## Problem details
When the word "Office" shows up in a line of the data below, copy that whole line.

......

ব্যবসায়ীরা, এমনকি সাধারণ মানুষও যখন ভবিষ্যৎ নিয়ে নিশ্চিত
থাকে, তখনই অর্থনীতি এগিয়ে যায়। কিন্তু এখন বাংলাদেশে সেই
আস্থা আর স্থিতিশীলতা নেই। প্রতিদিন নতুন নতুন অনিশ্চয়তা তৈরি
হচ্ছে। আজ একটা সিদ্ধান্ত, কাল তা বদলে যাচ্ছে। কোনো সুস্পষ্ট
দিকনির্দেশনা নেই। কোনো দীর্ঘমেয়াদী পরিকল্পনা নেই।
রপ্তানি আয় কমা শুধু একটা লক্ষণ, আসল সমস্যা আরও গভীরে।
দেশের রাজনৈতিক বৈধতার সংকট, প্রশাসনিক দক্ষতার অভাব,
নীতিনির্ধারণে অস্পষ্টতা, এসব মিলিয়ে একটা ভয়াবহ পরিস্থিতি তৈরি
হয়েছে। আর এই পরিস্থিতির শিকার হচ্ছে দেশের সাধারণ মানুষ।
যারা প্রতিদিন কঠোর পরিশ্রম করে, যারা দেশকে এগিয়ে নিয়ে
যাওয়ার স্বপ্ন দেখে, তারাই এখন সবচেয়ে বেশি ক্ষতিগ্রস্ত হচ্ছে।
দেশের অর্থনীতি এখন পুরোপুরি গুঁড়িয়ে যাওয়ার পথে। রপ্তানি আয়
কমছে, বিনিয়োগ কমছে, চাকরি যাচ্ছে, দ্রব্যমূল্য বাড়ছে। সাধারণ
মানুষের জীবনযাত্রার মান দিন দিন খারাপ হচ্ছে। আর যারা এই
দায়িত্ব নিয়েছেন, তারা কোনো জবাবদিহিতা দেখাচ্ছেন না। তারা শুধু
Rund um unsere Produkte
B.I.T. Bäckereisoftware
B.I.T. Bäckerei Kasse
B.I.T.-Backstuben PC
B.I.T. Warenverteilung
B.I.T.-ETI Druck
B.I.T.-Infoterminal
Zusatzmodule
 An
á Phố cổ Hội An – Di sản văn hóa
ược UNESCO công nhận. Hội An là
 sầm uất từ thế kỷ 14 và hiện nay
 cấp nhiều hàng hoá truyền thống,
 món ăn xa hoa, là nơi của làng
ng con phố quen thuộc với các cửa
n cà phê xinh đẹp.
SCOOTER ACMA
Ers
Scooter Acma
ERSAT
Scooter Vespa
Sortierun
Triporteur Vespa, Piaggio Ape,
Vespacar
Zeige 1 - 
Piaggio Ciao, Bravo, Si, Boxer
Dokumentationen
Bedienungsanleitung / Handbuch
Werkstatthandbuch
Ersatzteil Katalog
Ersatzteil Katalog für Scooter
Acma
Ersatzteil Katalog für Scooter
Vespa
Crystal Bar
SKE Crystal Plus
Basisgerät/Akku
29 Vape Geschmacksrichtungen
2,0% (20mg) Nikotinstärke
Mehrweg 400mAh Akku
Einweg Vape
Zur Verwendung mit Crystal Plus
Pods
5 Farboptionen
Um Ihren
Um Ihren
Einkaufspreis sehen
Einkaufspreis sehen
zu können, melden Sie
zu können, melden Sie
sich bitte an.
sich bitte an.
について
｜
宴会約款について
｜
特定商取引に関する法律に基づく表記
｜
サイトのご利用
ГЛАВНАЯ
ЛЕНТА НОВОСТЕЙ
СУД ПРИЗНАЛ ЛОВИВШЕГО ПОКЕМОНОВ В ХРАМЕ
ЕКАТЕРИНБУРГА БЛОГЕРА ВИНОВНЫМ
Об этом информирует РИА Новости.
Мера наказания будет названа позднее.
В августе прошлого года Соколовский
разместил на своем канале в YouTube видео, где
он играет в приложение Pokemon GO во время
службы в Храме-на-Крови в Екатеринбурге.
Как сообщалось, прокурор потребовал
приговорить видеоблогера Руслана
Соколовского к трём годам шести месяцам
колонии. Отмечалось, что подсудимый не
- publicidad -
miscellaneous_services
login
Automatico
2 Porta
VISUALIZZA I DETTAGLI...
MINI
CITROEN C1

......

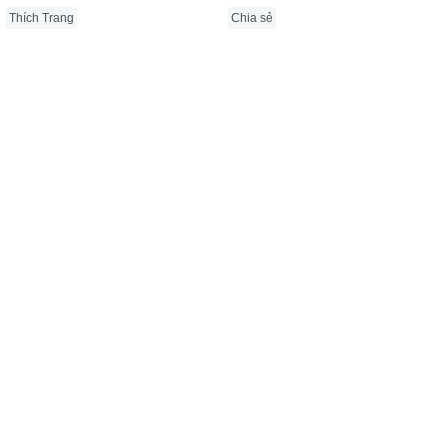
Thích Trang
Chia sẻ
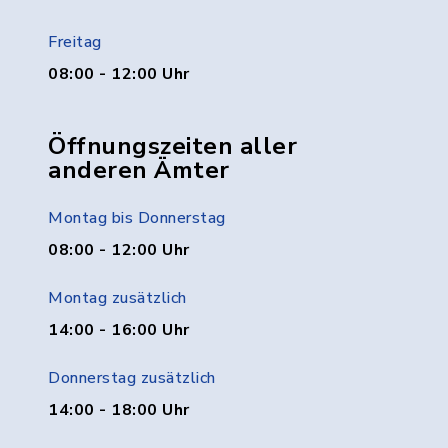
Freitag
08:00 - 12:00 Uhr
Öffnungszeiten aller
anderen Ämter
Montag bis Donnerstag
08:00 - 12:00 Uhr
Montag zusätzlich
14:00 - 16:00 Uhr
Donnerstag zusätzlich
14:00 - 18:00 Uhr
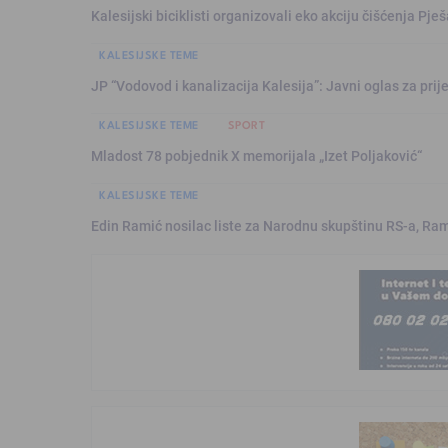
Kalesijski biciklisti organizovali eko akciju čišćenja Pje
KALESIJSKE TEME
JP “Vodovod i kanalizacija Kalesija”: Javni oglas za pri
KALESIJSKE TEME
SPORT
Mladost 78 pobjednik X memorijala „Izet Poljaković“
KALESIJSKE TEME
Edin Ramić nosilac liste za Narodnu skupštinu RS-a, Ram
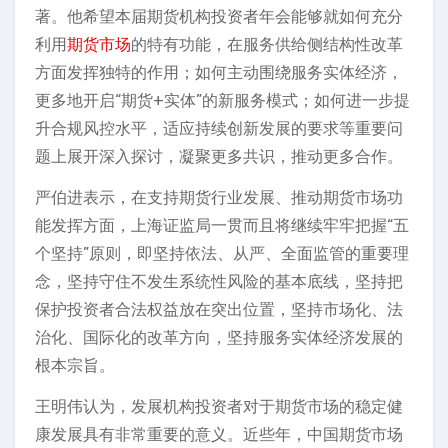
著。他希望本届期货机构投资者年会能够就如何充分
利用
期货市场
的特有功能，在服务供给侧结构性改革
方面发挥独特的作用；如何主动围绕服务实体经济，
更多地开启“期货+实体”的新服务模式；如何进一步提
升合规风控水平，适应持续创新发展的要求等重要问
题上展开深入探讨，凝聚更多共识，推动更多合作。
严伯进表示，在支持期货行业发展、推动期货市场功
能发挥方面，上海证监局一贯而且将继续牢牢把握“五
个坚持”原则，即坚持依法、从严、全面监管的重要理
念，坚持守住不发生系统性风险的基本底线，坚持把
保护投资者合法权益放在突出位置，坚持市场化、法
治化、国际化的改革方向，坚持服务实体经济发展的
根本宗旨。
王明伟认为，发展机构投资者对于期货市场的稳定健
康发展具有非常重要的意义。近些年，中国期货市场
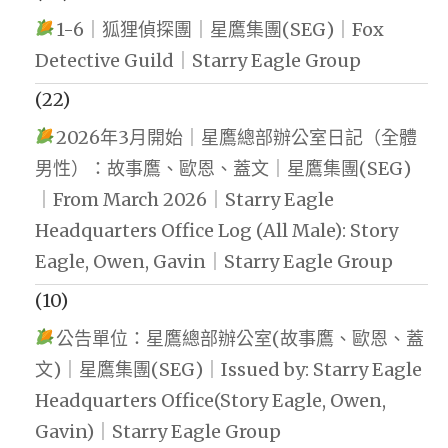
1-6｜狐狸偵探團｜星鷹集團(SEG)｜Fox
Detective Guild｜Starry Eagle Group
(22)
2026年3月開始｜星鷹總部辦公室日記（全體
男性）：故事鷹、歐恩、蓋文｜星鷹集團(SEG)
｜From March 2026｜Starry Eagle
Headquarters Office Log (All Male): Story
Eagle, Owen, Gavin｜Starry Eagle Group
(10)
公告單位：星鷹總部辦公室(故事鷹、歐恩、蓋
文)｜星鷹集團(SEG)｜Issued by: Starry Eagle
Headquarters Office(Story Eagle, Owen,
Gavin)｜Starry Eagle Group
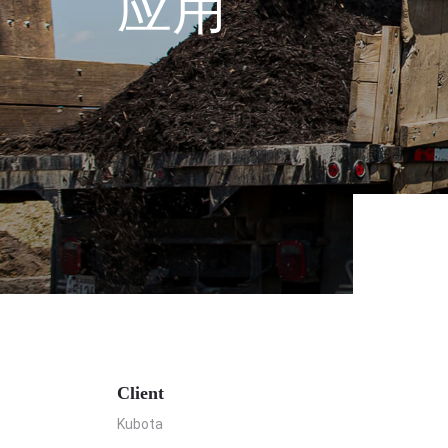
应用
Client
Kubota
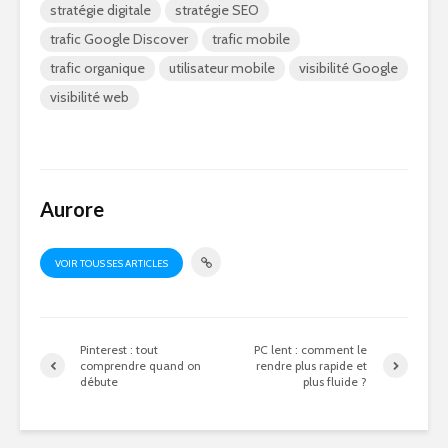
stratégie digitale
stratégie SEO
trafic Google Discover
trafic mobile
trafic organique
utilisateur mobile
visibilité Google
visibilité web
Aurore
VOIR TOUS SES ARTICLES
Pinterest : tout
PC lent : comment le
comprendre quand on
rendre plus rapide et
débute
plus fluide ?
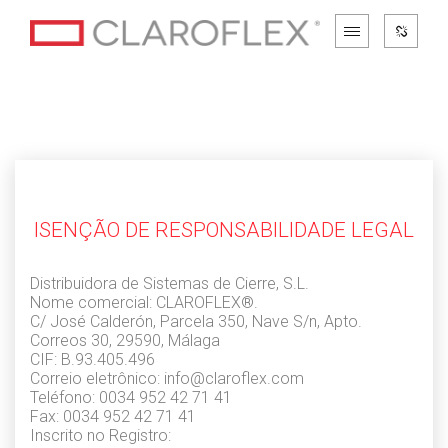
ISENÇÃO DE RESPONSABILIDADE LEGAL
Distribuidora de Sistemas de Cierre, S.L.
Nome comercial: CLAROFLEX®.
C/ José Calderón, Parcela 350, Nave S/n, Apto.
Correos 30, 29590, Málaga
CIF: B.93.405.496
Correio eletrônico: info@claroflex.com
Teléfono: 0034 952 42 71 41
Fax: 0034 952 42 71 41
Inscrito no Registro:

......

## Completed exercise
Headquarters Office Log (All Male): Story
Headquarters Office(Story Eagle, Owen,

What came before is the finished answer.